## What is expected
Extract the lines from the first one in the records below through the line containing "Installation", keeping both ends and leaving out any pictures.

## Given information
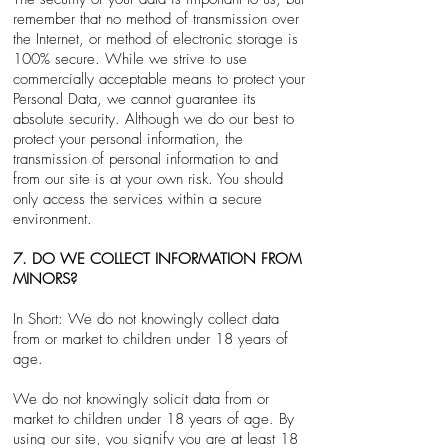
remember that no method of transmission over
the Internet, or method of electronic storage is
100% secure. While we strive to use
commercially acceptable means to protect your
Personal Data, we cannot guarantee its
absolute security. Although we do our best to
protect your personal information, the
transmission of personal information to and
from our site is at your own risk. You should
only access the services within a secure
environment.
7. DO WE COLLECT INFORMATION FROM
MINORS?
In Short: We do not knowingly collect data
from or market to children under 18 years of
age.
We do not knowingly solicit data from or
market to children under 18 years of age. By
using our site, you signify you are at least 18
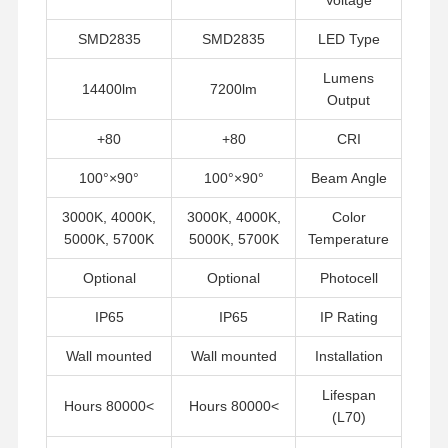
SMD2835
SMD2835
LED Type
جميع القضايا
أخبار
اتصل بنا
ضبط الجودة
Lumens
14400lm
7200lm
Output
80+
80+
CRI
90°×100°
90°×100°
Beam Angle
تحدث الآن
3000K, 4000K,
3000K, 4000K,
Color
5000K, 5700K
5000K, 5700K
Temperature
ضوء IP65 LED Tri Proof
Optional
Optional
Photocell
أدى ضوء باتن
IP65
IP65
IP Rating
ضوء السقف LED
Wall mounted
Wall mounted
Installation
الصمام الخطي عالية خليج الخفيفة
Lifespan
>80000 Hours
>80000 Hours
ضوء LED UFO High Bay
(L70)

## Answer space
remember that no method of transmission over
the Internet, or method of electronic storage is
100% secure. While we strive to use
commercially acceptable means to protect your
Personal Data, we cannot guarantee its
absolute security. Although we do our best to
protect your personal information, the
transmission of personal information to and
from our site is at your own risk. You should
only access the services within a secure
environment.
7. DO WE COLLECT INFORMATION FROM
MINORS?
In Short: We do not knowingly collect data
from or market to children under 18 years of
age.
We do not knowingly solicit data from or
market to children under 18 years of age. By
using our site, you signify you are at least 18
SMD2835
SMD2835
LED Type
جميع القضايا
أخبار
اتصل بنا
ضبط الجودة
Lumens
14400lm
7200lm
Output
80+
80+
CRI
90°×100°
90°×100°
Beam Angle
تحدث الآن
3000K, 4000K,
3000K, 4000K,
Color
5000K, 5700K
5000K, 5700K
Temperature
ضوء IP65 LED Tri Proof
Optional
Optional
Photocell
أدى ضوء باتن
IP65
IP65
IP Rating
ضوء السقف LED
Wall mounted
Wall mounted
Installation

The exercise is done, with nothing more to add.